Romli tersenyum teduh mendengar jawaban polisi. Cukup bahagia strategi ini dipakai menjebak Wisnu. Hanya saja bisakah tepat waktu agar sahabatnya aman? Romli akan berjuang keras agar Aziz aman dan mereka menyelamatkan tepat waktu.
*,*,*,*
Khumaira tersenyum teduh melihat Aziz meneleponnya. Apa Suaminya begitu rindu padanya? Dia sangat bahagia Aziz menelepom di kala pikirannya kalut. Semoga saja Suaminya makan dengan benar saat sedang melakukan fisioterapi. Khumaira tadi lupa tidak membuat bekal untuk Aziz.
"Assalamu'alaikum Warahmatullahi Wabarakatuh, Mas."
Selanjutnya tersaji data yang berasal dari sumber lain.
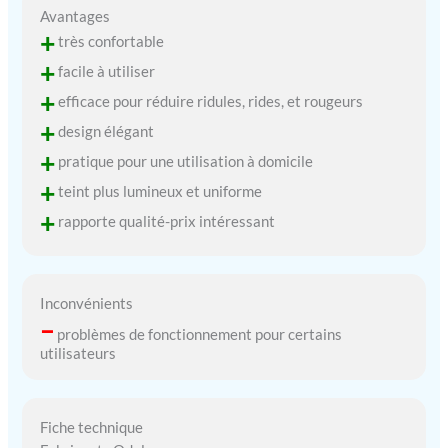
Avantages
+
très confortable
+
facile à utiliser
+
efficace pour réduire ridules, rides, et rougeurs
+
design élégant
+
pratique pour une utilisation à domicile
+
teint plus lumineux et uniforme
+
rapporte qualité-prix intéressant
Inconvénients
–
problèmes de fonctionnement pour certains
utilisateurs
Fiche technique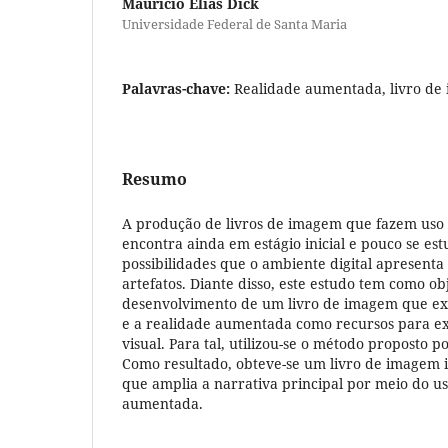
Maurício Elias Dick
Universidade Federal de Santa Maria
Palavras-chave:
Realidade aumentada, livro de
Resumo
A produção de livros de imagem que fazem uso d
encontra ainda em estágio inicial e pouco se est
possibilidades que o ambiente digital apresenta
artefatos. Diante disso, este estudo tem como ob
desenvolvimento de um livro de imagem que exp
e a realidade aumentada como recursos para ex
visual. Para tal, utilizou-se o método proposto po
Como resultado, obteve-se um livro de imagem i
que amplia a narrativa principal por meio do u
aumentada.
"Wa'alaikumssalam Warahmatullahi Wabarakatuh, Dik Maira."
Deg
Jantung khumaira langsung berdetak keras mendengar suara orang yang sangat di hindari. Tubuhnya bergetar ketakutan pasalnya orang itu menelepon dari ponsel Suaminya. Apa Suaminya sedang berada di dekat pria gila itu? Khumaira takut jika hal buruk terjadi pada Aziz.
"Di mana, Suamiku?"
Khumaira menitikan air mata pilu memikirkan hal negatif. Dia bergetar menahan ketakutan saat tawa iblis terdengar nyaring. Dia harus bagaimana? Jangan bilang Aziz? Ya Allah, lindungi Suaminya dari psychopath itu.
"Dia masih hidup. Ini dia juga masih pingsan. Tadi aku memukul tubuh belakangnya dan menyuntik bius. Aku berubah pikiran, Maira. Datang ke rumahku di Sleman dan saksikan kematian Aziz jika kamu pilih dia. Jika kamu pilih aku maka Aziz pulang dengan selamat. Aku kirim alamat rumahku, sampai jumpa Sayangku."
Panggilan terputus membuat Khumaira merosot ke bawah. Dia menangis tanpa peduli sekitar. Hingga sebuah pelukan hangat Khumaira dapat dari Ridwan dan Mumtaaz.
Ridwan dan Mumtaaz saling merengkuh Khumaira. Mereka seolah tahu duka Ibunya. Dua anak tampan ini saling memberi kekuatan agar Khumaira bangkit.
Khumaira langsung merengkuh erat mereka sembari menciumi wajah rupawan Ridwan dan Mumtaaz. Dia tergugu tidak mampu menahan sakit hatinya. Rasa panik melingkupi hati Khumaira ketika sadar Aziz dalam bahaya.
"Tunggu Adek menyelamatkan, Mas. Tidak akan kubiarkan Wisnu menyentuh, Mas. Jangan takut Adek akan datang untuk melindungi, Mas. Ya Allah yang Maha Penyayang, tolong lindungi Suami hamba dari orang jahat itu. Tolong lindungi Masku agar baik-baik saja. Ya Allah, tolong beri kekuatan agar saya mampu menyelamatkan Masku. Aamiin," batin Khumaira.
Khumaira terus merapal doa pada Allah agar Aziz baik-baik saja. Dirasa cukup ia menelepon keluarganya agar mau datang ke rumah untuk menjaga Ridwan dan Mumtaaz selagi pergi menyusul Suaminya. Pasti Allah selalu bersamanya dalam ketakutan. Pasti Allah memberi perlindungan untuk mereka, Aamiin.
Wanita beranak dua ini yakin Allah akan membuka jalan untuk menyelamatkan Suaminya. Khumaira akan datang menyelematkan Aziz dari sekapan Wisnu. Atas nama Allah ia akan memilih Aziz apa pun yang terjadi. Jika hati berkorban Khumaira rela asal Aziz baik-baik saja.
0.*.*.*.*.0
Haduh, aku emosi sama Wisnu.
Asli emosi jiwa, tahan jangan ngumpat.
Percaya ending konflik ini begitu indah karena Dek Syafa akan jujur perasaannya pada Mas Aziz.
Lalu Wisnu dapat ganjaran setimpal, jangan khawatir.